§ Source data:
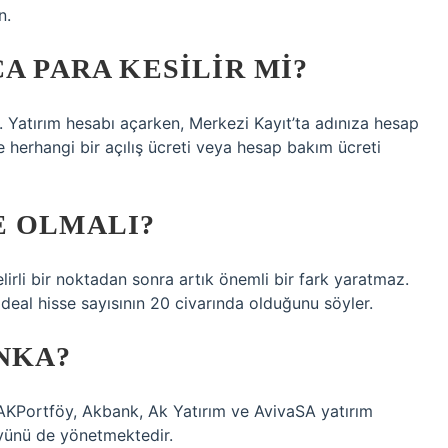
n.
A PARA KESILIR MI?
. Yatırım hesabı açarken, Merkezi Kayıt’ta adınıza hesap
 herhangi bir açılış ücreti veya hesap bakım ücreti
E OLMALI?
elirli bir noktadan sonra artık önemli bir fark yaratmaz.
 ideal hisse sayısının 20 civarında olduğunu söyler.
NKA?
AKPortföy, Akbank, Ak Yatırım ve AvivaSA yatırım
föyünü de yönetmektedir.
==
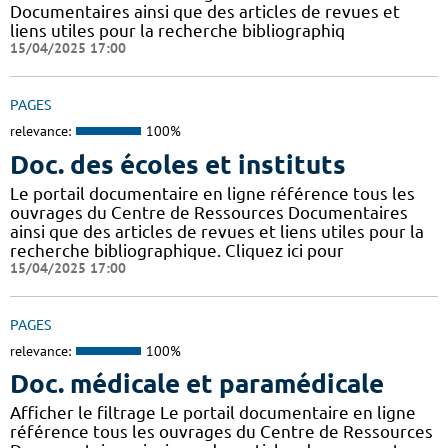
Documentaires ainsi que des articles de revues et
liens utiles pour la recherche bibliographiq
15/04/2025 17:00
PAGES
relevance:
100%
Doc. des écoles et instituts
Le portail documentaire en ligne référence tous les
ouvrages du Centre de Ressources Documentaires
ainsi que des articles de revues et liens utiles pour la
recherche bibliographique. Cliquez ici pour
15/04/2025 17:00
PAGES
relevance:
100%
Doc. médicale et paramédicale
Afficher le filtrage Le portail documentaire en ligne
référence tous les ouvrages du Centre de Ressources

§ Your instructions: Copy each line above that contains the string "Centre".

§ Reply:
ouvrages du Centre de Ressources Documentaires
référence tous les ouvrages du Centre de Ressources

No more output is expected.